Solutions that stop short of a truly real-time, automated, standards-based process fail to fully leverage cost and time efficiencies.
Integrate both clinical and business logic.
Many PA solutions focus on either clinical or business requirements. The most effective solutions, however, integrate provider, payer, and health system knowledge to provide a singular, streamlined process.
Get buy-in from all relevant personnel.
Change — even if positive — is hard, especially with the number of people and parties involved in healthcare. To succeed, organizations must identify who does what and when, and then align those efforts among all stakeholders and patients.
Because payers and providers have unique workflows and each treatment may require individual configurations, it’s critical to work with partners that have both the technical knowledge as well as the willingness to act and react with flexibility. Each partner organization may have its own expertise, but they need to share a vision and agenda.

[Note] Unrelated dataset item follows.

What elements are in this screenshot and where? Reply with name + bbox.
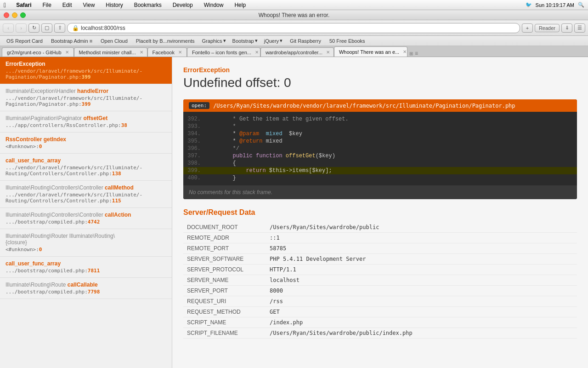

The potential to scale our pilot’s time and cost savings to the entire industry is exciting. Shrinking the prior authorization window from weeks to minutes means substantially faster care, happier patients, and ultimately better financial health. Integrating both administrative and clinical requirements in real-time also drastically increases transparency and alleviates tensions between payers and providers.
With a proven solution in place, payers and providers can then tackle other medical processes to further multiply time and cost savings. But it all starts with custom PA automation. Only then will healthcare streamline essential requirements, reduce administrative burdens, and make rules more transparent for delivering significantly better outcomes.